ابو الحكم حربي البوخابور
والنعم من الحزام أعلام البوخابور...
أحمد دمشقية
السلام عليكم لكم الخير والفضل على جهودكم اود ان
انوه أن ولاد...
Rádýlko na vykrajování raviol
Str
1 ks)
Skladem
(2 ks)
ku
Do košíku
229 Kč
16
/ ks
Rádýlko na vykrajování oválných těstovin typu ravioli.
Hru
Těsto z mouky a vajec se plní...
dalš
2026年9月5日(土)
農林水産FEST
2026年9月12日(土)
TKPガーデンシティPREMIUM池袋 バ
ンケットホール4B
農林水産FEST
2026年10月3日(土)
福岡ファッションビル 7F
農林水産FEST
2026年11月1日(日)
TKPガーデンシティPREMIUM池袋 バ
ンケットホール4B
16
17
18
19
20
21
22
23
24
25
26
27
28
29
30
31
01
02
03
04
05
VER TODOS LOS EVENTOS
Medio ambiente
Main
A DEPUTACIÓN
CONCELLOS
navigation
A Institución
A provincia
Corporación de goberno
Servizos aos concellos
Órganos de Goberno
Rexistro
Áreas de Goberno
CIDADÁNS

※

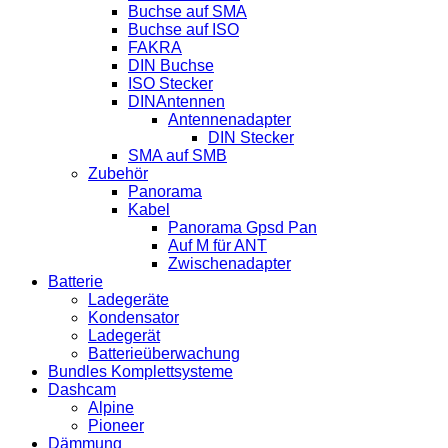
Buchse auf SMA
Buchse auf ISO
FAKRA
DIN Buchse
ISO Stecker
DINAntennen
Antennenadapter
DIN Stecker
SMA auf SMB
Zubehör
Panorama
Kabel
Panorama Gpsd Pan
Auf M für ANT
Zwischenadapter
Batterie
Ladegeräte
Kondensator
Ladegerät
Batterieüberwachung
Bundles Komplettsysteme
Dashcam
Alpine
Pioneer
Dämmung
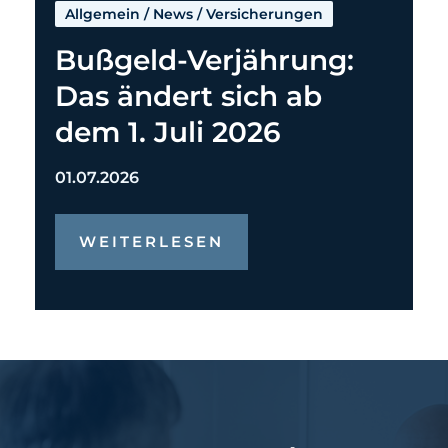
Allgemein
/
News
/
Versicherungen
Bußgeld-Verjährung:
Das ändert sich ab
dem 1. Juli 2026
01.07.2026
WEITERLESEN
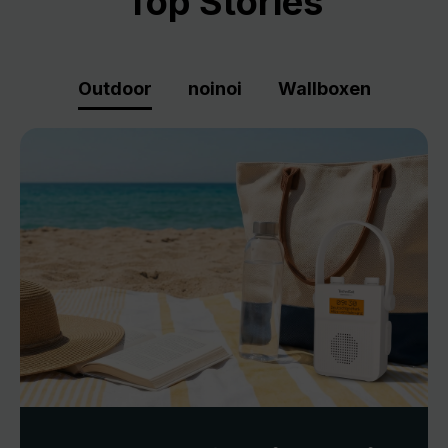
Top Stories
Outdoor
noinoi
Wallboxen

※

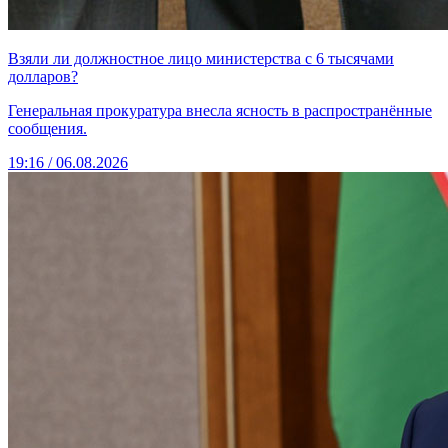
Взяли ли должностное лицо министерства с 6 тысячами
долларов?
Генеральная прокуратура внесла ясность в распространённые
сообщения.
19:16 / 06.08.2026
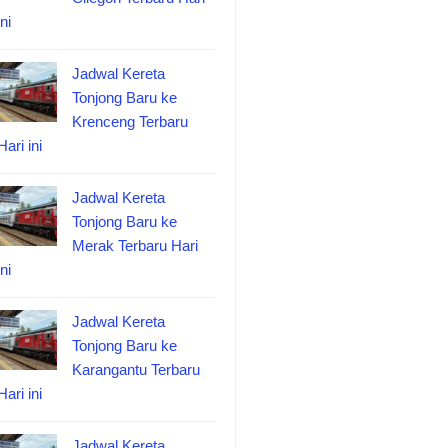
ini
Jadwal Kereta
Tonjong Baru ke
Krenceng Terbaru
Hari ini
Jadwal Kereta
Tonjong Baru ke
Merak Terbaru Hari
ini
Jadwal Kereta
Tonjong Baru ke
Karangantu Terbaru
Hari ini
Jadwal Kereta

※

_TASK DIRECTIONS:_ I would like the number of lines in the material above that contain the string "vykrajování", with no other words in the reply.

_RESULT OF THIS EXERCISE:_ 2